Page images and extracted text
########################################

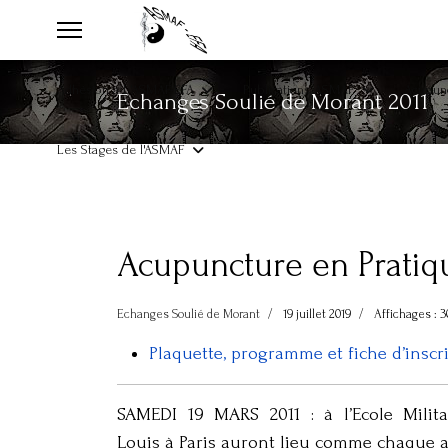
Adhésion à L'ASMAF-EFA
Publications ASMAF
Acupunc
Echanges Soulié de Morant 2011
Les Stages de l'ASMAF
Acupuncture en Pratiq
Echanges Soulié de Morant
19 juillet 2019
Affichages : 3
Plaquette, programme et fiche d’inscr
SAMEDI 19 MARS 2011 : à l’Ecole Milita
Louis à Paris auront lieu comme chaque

########################################

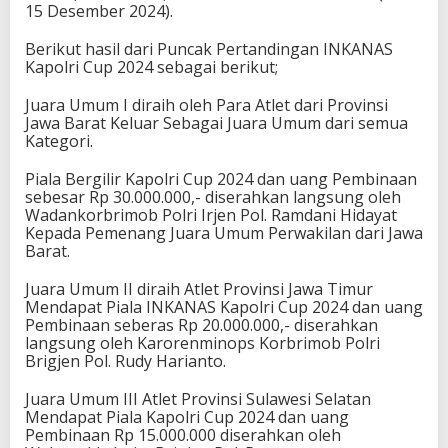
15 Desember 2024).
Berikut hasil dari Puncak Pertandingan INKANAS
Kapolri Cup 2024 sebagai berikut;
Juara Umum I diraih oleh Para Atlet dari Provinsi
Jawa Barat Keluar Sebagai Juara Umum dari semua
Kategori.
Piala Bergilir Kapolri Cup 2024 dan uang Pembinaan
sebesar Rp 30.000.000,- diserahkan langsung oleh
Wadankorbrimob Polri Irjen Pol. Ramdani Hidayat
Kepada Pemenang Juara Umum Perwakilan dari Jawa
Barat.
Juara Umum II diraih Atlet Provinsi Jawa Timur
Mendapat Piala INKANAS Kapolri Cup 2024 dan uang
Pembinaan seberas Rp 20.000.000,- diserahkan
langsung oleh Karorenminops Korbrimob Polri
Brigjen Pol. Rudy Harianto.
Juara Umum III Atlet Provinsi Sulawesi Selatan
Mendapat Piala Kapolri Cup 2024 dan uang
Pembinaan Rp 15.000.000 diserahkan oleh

########################################

GOAL OF THE EXERCISE: Please, from the entries above, set down exactly the lines from the one containing "Adhésion à L'ASMAF-EFA" through the one containing "Louis à Paris auront lieu comme chaque", and only those.

RESULT BELOW:
Adhésion à L'ASMAF-EFA
Publications ASMAF
Acupunc
Echanges Soulié de Morant 2011
Les Stages de l'ASMAF
Acupuncture en Pratiq
Echanges Soulié de Morant
19 juillet 2019
Affichages : 3
Plaquette, programme et fiche d’inscr
SAMEDI 19 MARS 2011 : à l’Ecole Milita
Louis à Paris auront lieu comme chaque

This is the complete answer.